The Bank of England has sketched plans for a revamped real-time gross settlement (RTGS) system, launching a consultation on September 16.
The central bank plans to undertake a "comprehensive rebuild" of the underlying technology, in the process retaining core functions and resilience, but designing a system it hopes will have the flexibility to keep up with the fast-moving payments market.
Broader access, higher resilience, improved interoperability with other systems and a wider range of functions available to users are the main goals.
The BoE has spent the year in talks with industry groups, which stressed the primary goal of the rebuild must be to maintain resilience. Many of the core functions are still fit for purpose, stakeholders say, but the system is nearly 20 years old, and an outage in October 2014 highlighted the need for a rethink.
On an average day, the system processes funds worth a third of the UK's annual GDP, with the high-value payment system Chaps and securities settlement system Crest accounting for the vast majority of the roughly £500 billion ($655 billion) daily value.

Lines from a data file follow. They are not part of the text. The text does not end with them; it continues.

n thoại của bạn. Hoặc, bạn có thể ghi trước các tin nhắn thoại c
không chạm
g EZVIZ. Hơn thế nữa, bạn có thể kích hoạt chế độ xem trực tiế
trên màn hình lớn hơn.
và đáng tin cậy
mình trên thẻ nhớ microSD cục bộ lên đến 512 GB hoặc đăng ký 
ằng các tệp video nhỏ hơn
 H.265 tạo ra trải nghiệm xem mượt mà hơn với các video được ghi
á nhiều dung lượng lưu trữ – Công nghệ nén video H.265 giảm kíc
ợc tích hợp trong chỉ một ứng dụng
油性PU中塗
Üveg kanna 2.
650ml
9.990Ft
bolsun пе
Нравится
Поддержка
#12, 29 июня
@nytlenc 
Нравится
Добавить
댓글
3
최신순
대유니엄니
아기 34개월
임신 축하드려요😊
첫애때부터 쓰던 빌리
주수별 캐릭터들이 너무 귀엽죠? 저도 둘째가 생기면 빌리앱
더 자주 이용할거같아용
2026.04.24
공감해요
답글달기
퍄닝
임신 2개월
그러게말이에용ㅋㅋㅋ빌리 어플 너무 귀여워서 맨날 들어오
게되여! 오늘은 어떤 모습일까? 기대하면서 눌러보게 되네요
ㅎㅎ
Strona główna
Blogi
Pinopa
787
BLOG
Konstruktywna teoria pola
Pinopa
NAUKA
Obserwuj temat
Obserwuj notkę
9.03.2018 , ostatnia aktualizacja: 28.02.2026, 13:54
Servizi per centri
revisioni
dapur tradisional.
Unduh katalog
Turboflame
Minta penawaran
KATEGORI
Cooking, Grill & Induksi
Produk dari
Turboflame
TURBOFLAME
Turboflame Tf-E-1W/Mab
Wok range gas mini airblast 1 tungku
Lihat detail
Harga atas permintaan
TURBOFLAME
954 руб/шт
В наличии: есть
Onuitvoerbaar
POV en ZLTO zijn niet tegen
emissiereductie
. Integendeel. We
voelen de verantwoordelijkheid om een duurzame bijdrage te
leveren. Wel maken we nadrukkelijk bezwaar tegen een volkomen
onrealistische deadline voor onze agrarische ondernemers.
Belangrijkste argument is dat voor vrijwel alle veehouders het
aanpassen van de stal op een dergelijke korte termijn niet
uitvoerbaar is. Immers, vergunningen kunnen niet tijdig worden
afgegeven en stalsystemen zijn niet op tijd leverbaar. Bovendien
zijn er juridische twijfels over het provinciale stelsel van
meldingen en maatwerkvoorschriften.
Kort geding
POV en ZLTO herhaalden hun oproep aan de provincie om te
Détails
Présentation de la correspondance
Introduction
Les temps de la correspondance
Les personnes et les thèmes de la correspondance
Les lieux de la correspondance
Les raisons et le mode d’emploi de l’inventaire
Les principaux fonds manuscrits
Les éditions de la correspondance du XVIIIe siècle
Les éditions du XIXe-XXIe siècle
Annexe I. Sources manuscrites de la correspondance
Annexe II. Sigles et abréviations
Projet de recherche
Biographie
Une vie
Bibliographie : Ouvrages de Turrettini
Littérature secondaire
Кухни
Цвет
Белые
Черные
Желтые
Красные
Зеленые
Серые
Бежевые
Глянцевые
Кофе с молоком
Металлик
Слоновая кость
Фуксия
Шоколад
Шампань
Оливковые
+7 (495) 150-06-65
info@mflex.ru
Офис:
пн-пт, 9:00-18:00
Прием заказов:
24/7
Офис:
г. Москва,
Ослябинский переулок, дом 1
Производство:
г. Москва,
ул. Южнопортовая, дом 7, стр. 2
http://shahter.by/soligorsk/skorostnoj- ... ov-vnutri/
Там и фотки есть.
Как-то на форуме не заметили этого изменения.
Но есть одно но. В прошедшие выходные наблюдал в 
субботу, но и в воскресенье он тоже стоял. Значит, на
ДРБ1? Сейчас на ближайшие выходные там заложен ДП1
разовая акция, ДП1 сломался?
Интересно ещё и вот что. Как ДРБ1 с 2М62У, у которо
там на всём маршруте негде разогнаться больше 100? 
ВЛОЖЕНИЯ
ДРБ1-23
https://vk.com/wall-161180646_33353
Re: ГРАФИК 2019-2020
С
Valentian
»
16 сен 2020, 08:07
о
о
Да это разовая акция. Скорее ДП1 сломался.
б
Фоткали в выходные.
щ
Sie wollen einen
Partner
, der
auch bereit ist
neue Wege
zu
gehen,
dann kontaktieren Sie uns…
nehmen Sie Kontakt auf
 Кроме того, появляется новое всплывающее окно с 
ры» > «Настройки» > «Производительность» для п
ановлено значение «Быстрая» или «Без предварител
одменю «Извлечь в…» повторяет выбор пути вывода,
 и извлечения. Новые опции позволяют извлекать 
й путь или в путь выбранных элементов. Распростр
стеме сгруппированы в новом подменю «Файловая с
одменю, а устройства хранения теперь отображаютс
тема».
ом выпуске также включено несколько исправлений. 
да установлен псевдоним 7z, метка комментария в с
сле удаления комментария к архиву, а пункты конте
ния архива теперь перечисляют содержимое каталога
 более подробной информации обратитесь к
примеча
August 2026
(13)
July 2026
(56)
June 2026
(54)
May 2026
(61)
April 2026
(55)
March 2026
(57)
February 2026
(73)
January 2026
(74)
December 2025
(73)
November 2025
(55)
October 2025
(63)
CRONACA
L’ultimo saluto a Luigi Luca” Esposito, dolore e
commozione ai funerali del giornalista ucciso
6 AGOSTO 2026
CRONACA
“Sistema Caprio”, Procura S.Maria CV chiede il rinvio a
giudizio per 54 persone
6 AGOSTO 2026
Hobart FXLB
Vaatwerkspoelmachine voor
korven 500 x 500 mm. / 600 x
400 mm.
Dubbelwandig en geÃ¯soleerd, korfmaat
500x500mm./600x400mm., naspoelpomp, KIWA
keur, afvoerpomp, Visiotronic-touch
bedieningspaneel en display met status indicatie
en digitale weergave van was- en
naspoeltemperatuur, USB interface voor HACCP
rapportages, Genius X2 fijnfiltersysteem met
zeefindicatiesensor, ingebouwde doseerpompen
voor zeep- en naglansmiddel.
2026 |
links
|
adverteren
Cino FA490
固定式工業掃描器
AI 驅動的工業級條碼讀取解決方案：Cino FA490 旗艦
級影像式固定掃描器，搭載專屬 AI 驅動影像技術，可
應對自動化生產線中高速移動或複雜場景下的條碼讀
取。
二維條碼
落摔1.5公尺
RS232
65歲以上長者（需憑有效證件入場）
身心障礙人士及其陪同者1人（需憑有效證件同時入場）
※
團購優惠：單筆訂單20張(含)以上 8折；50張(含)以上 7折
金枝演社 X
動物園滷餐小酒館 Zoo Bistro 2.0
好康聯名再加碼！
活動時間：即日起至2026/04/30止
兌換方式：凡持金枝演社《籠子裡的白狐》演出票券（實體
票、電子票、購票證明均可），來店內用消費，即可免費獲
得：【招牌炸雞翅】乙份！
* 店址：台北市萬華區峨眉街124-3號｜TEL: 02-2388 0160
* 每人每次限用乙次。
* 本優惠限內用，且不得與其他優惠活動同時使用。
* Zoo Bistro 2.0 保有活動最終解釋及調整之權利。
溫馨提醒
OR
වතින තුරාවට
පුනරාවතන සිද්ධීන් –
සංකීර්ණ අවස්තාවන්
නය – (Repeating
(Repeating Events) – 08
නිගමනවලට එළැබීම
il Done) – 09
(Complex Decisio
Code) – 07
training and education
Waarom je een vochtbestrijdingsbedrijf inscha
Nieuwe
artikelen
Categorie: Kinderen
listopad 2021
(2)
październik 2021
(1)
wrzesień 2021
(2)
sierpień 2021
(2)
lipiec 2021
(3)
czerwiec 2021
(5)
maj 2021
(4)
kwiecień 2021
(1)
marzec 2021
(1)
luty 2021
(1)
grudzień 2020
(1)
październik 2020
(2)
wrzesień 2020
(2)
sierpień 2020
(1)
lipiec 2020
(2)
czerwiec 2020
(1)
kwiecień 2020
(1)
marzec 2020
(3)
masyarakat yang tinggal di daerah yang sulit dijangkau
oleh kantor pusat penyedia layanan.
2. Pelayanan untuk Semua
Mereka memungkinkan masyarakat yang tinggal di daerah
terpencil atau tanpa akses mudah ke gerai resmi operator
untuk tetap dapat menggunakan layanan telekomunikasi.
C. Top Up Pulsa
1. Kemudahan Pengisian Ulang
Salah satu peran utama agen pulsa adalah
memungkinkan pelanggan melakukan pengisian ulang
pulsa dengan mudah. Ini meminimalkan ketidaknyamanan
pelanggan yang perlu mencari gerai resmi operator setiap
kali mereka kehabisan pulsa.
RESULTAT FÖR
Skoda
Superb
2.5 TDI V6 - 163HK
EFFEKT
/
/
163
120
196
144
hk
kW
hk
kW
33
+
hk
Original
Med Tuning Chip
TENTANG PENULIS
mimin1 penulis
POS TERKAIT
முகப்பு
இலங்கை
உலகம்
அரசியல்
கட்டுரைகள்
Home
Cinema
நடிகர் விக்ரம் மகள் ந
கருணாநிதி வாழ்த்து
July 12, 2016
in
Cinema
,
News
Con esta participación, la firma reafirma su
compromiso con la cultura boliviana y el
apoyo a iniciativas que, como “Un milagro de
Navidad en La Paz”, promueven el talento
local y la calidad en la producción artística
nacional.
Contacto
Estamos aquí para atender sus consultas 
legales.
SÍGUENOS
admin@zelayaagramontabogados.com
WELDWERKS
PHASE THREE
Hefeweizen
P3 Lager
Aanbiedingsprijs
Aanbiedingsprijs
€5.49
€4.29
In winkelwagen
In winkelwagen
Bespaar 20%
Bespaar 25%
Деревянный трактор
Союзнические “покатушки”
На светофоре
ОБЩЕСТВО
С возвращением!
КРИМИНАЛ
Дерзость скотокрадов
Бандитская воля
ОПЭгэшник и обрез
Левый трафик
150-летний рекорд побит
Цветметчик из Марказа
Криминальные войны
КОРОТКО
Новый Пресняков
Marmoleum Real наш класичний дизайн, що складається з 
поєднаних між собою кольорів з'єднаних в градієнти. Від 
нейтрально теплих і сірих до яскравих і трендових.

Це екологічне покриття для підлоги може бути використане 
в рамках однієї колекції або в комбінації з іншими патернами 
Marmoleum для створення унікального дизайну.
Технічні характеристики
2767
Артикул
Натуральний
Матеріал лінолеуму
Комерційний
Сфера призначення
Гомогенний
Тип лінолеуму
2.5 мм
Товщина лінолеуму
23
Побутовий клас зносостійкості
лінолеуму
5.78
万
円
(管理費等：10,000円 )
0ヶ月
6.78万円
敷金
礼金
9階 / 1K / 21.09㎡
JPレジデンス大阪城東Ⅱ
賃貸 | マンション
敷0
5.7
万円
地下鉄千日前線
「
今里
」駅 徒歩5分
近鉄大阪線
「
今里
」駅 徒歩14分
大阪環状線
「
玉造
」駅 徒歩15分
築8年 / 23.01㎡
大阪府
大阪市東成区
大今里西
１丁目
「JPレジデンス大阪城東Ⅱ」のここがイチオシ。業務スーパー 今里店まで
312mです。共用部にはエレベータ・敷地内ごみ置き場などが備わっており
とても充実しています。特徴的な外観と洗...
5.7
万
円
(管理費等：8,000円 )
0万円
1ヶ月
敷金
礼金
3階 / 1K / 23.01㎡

Breakdowns are clearly costly, and the BoE plans to retain its current system of having three settlement platforms at different sites, one of them a completely different design, in case of problems.
It also plans to further strengthen the system by basing it specifically on a "resilience framework" that stresses the "primacy" of data integrity, and by adding a new messaging channel.
The new system will offer direct access to a wider range of payments providers, and will be designed to be interoperable with new forms of payment infrastructure, such as distributed ledgers. ISO 20022 messaging will add further possibilities for connecting to other payment systems worldwide.
Over the years, the BoE has added new functions to the RTGS system, such as the introduction of "prefunding" in central bank money, and the creation of a liquidity saving mechanism, which uses algorithms to match offsetting payments, reducing intraday liquidity needs by around 20%.
The central bank plans to retain these features, while potential new functionality includes "near or true" 24-7 operations, access to richer payments and liquidity data, a tool for tracking RTGS payments, forward-dated payment submissions, and greater clarity on the liquidity saving mechanism's "queue".
The BoE will claim back the cost of the rebuild by temporarily raising fees for the system's users. It plans to reach final decisions on the shape of the system, notably areas such as the approach to cyber security, after the consultation closes in November, with a timetable to be agreed next year, and final delivery tentatively set for 2020.
Andrew Hauser, the BoE's executive director for banking, payments and financial resilience, says: "Taken together with prospective reforms to retail payments underway in the industry, these changes are designed to keep the UK payments infrastructure at the leading edge globally, whilst underscoring our commitment to maintaining stability and confidence."